Output each entry below as it stands, leaving out every picture.
⟨
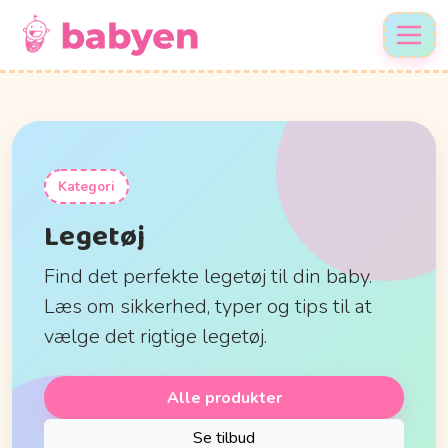
Kategori
Legetøj
Find det perfekte legetøj til din baby.
Læs om sikkerhed, typer og tips til at
vælge det rigtige legetøj.
Alle produkter
Se tilbud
⟩
Solution to this exercise »
Kategori
Legetøj
Find det perfekte legetøj til din baby.
Læs om sikkerhed, typer og tips til at
vælge det rigtige legetøj.
Alle produkter
Se tilbud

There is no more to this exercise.